Wisdoms and Culture Stories

Tết Flowers

🧧Lunar New Year, 2016

   “Hello, Mẹ,” I groggily answered Mom’s FaceTime call as I languidly dragged my luggage through the Hobby airport. My ears were still ringing and my head was imploding, just regular side effects from the weekly early Monday morning flight that was my work commute. Nothing unusual in the life of a young, overworked consultant.

  “Chúc Mừng Năm Mới,” Mẹ sent her Happy New Year greeting in an optimistic voice, as one should when one is wishing others a new auspicious beginning. “Are you doing anything for Tết today?”

  “Oh….,” I stalled for two seconds before formulating a response in hoping that she didn’t detect in my guilty tone that I had completely forgotten about the most important holiday in our culture…again. “I would love to but it’s Monday, you know,” I stuttered, my head still foggy from the oppressive Houston humid air. 

  “I might go to the store after work to get some flowers,” I absentmindedly promised with the most earnest intentions, as my brain split its attention between the phone conversation and the spreadsheet I needed to finish as soon as I arrived at the office.

  “Okay, make sure you at least get some flowers for Tết,” she entreated with a defeated sigh.

  I left work at 7pm that night, went back to the hotel, ate my cold salad, worked out, worked some more then fell asleep in a flowerless room.


🧧Lunar New Year, 1991

  My eyes opened with childlike anticipation. My tiny 4-year-old feet rushed downstairs, fueled with sparks of unbridled excitement. It’s the first day of Tết!

  Our 360-square-foot house, like every house in the neighborhood, was decorated with pots of vibrant yellow Mai flowers, red tulips, pink chrysanthemums…all the colors that sing the chorus of Spring.  Sweet treats were abound. Greetings of “Chúc Mừng Năm Mới” and joyous laughter echoed all throughout the neighborhood.

  I gleefully slipped on my new pink dress and white shoes. Of course our first stop of the day had to be my grandparents’ house, where I would be collecting red envelope money in exchange for wishing the elders good health and a prosperous New Year. 

  As the adults continued their chatter inside the house after lunch, my cousins and I gathered under grandpa’s mango tree and played. Mẹ couldn’t pass by the opportunity to capture a photo of me and my younger cousin Mai Si in our coordinating pink dresses next to grandpa’s matching pink Dahlia flowers that he had carefully picked out just for Tết.

  The crisp Spring breeze was so gentle, she had not the heart to reveal that this would be our last Tết with Mai Si, before the cruel summer’s Dengue fever took her away to live on the Moon forever.


🧧Lunar New Year, 2017

  “Chúc Mừng Năm Mới, my niece,” my aunt Sue’s sweet voice flowed like a soothing river from my voicemail.

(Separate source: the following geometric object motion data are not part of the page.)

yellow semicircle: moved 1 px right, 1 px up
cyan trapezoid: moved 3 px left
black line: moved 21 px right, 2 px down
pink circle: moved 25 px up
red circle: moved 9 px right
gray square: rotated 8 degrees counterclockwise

I missed her call of course. I was busy with work.

  “Tomorrow, I’m cooking Phở for Tết at my house. I would love for you to come. If you do, could you please bring over a couple pots of flowers so we can put them on your grandparents’ altar?”

  I obliged with irritation. “Flowers are such a waste of money. But she IS my only family who lives close to me. And she IS cooking. I guess bringing flowers is the LEAST I can do.”

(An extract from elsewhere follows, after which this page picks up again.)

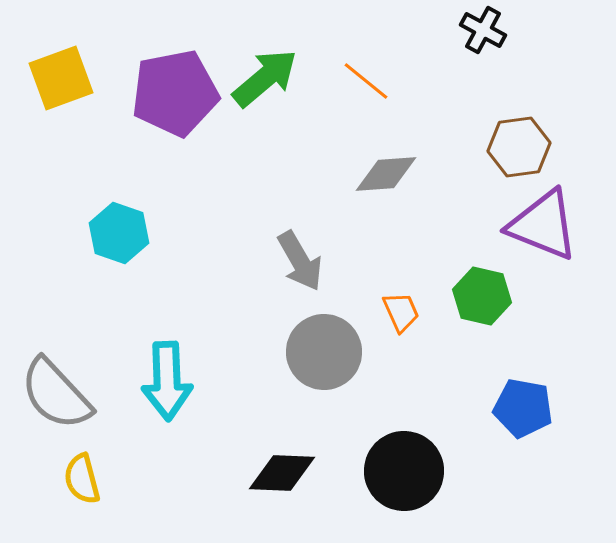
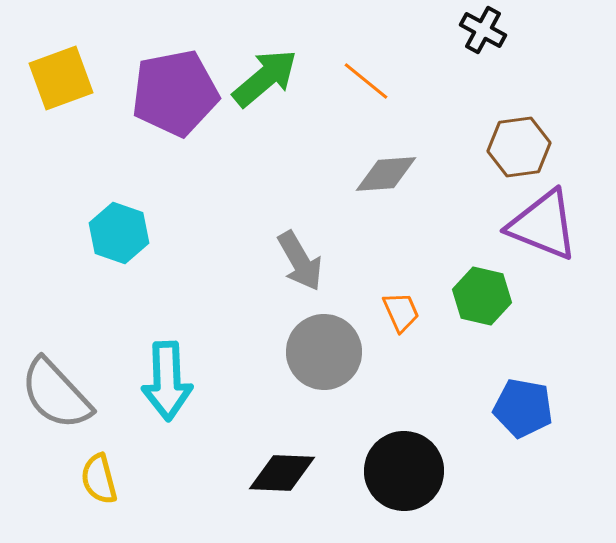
yellow semicircle: moved 17 px right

  I showed up with a pot of ordinary yellow chrysanthemums and red roses. They were what I could half-heartedly find at Giant’s. But strangely enough, as soon as they were placed next to my grandparents’ altar, with the incense smoke enchantedly weaving through each delicate petal like a mother Dragon protecting her vulnerable young, those flowers that minutes ago had seemed mundane in my eyes magically woke up and they were as vibrant as the flowers that once greeted me on New Year Day with boundless wonder. 

  And just like that, the atmosphere of a harsh Maryland winter day felt a TINY bit more like the gentle Spring breeze of Tết.

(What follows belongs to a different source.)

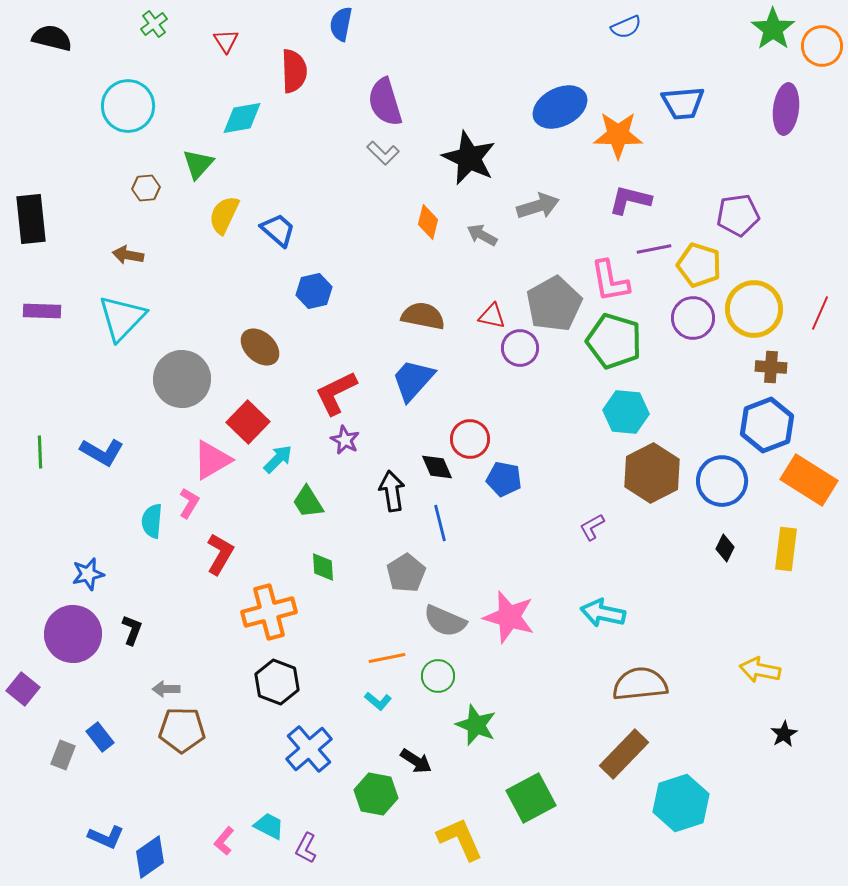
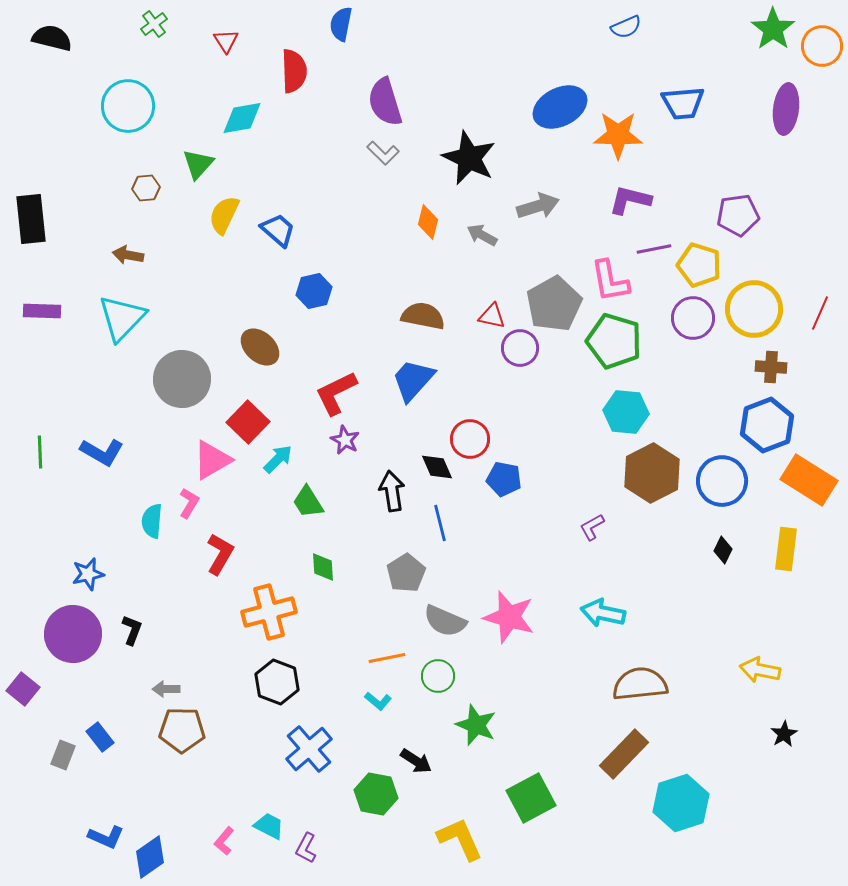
black diamond at (725, 548): moved 2 px left, 2 px down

  “Huh…I guess the flowers DO make a difference,” I admitted to my overworked, cynical self.


🧧Lunar New Year, 2021

  My friend Jo watched me with childlike fascination as I intensely focused on arranging a bouquet of purple, yellow, and red flowers from Giant’s into three vases. We planned on making homemade spring rolls afterwards to celebrate Tết. 

  “Ân, do you mind me asking why the flowers are so significant for Tết?” Jo asked with the inquisitive curiosity that I love about her.

  “I don’t know, to be honest,” I shrugged. “But it’s the LEAST we can do.”